1. Read Technical data sheet to establish specific requirements for your cell line.
2. Prepare the flasks as appropriate (information on technical data sheet). Label with cell line name, passage number and date.
3. Collect ampule of cells from liquid nitrogen storage wearing appropriate protective equipment and transfer to laboratory in a sealed container.
4. Still wearing protective clothing, remove ampule from container and place in a waterbath at an appropriate temperature for your cell line e.g. 37ºC for mammalian cells. Submerge only the lower half of the ampule. Allow to thaw until a small amount of ice remains in the vial - usually 1-2 minutes. Transfer to class II safety cabinet.
5. Wipe the outside of the ampule with a tissue moistened (not excessively) with 70% alcohol hold tissue over ampule to loosen lid.
6. Slowly, dropwise, pipette cells into pre-warmed growth medium to dilute out the DMSO (Prod. No. D2650 ) (flasks prepared in Step 2).
7. Incubate at the appropriate temperature for species and appropriate concentration of CO₂ in atmosphere.
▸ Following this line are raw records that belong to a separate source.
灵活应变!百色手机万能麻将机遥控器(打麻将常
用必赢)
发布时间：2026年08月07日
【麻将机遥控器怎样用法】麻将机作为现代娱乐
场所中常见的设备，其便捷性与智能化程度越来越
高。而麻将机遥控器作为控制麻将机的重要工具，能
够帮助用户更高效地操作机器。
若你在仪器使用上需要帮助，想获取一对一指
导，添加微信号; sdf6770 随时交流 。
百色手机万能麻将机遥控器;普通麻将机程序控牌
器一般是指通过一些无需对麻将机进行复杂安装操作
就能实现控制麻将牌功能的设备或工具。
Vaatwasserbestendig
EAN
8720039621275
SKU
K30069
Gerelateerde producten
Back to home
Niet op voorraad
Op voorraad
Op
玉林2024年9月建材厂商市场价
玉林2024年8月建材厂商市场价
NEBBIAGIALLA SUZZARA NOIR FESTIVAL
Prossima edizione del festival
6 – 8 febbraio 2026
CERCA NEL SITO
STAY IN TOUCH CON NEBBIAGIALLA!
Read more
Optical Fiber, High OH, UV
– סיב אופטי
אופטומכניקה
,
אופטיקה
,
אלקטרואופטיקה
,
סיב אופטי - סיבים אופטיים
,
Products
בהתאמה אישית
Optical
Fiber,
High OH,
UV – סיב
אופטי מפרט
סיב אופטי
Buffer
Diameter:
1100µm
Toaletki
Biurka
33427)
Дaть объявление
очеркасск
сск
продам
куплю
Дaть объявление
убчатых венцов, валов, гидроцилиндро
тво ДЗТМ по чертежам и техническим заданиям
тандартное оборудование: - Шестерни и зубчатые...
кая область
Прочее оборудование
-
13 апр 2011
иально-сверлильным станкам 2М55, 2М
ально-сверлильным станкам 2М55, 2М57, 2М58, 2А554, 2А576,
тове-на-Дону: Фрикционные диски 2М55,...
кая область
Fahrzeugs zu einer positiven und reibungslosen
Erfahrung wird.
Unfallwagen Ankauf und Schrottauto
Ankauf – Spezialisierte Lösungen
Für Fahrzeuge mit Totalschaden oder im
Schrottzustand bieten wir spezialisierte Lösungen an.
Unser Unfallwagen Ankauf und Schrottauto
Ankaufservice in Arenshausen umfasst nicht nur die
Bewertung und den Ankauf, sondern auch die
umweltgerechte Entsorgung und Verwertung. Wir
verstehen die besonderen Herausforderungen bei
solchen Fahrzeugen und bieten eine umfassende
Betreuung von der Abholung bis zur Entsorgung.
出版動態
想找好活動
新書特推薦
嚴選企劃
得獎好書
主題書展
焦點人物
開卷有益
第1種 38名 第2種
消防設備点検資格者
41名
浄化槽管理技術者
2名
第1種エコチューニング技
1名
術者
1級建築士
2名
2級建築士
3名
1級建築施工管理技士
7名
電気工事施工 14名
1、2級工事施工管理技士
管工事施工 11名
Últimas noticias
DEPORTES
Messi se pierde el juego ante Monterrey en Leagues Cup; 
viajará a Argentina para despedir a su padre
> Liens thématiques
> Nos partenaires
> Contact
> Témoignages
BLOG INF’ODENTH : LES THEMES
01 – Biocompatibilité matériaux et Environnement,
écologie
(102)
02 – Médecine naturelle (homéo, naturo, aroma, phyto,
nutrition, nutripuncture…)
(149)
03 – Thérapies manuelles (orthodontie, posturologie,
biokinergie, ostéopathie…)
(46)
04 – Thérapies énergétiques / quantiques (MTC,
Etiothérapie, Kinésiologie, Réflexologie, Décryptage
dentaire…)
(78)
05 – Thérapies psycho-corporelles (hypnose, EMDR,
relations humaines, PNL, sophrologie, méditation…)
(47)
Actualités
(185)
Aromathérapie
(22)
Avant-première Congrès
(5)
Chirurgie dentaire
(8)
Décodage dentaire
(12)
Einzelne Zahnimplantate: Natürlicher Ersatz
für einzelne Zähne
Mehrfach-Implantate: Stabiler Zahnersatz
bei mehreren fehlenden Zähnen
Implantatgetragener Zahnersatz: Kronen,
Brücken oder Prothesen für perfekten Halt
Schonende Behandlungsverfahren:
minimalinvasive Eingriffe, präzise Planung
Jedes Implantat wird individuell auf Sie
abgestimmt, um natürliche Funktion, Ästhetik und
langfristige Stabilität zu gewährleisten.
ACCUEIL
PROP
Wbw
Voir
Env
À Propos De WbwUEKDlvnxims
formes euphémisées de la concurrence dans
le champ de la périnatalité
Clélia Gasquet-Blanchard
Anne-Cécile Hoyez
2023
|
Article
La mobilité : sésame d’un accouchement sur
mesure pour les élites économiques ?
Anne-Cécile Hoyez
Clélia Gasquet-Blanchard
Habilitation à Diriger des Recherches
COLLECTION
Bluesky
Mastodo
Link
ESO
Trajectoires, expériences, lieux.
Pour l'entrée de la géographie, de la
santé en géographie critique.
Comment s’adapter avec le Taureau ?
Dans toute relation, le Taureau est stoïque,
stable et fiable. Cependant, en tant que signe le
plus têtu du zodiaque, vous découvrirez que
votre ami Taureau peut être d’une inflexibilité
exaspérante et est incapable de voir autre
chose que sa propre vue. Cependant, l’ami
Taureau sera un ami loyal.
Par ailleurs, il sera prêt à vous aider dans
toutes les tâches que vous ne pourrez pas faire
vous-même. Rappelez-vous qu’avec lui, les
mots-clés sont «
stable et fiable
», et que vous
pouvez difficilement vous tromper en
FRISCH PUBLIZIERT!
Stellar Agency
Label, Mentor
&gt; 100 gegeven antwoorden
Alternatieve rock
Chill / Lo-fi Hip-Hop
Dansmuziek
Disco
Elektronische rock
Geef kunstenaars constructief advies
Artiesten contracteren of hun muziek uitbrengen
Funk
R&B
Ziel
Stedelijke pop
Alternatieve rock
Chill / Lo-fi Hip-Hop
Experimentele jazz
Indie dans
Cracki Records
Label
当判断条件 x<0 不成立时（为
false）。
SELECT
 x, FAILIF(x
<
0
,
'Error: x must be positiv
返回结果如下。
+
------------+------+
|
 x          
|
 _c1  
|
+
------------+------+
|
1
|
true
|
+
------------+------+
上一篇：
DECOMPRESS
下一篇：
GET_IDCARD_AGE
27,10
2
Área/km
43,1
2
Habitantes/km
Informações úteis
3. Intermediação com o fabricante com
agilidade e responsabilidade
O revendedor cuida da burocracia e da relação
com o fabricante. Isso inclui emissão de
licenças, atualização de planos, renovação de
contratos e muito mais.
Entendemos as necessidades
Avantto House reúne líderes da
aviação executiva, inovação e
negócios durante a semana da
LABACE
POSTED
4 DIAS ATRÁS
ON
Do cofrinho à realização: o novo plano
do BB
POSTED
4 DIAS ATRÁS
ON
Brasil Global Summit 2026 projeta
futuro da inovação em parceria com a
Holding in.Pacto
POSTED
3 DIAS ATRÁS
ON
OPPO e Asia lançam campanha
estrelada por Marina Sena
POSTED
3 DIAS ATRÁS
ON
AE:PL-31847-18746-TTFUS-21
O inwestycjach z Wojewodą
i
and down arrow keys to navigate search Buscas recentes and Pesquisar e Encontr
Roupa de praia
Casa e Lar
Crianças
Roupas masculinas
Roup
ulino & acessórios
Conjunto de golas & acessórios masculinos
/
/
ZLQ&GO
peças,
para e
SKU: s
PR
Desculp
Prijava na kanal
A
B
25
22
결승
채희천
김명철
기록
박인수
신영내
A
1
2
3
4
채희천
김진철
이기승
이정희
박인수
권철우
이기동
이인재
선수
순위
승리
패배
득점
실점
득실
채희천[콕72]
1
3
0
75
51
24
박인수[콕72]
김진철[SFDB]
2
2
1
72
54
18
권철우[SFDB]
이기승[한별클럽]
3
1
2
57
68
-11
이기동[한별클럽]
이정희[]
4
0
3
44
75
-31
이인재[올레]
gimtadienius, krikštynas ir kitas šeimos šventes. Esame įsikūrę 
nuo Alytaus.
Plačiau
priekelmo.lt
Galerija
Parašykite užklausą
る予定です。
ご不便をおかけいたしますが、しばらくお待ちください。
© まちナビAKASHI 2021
8. Examine cells microscopically (phase contrast) after 24 hours and sub-culture as necessary.

Key Points

1. Most text books recommend washing the thawed cells in media to remove the cryoprotectant. This is only necessary if the cryoprotectant is known to have an adverse effect on the cells. In such cases the cells should be washed in media before being added to their final culture flasks. See Protocol 7 for further details.
2. Do not use an incubator to thaw cell cultures since the rate of thawing achieved is too slow resulting in a loss of viability.
3. If a CO₂ incubator is not available gas the flasks for 1-2 minutes with 5% CO₂ in 95% air filtered through a 0.25m filter.
4. For some cultures it is necessary to subculture before confluence is reached in order to maintain their characteristics e.g. the contact inhibition of NIH 3T3 (Prod. No. 93061524) cells is lost if they are allowed to reach confluence repeatedly.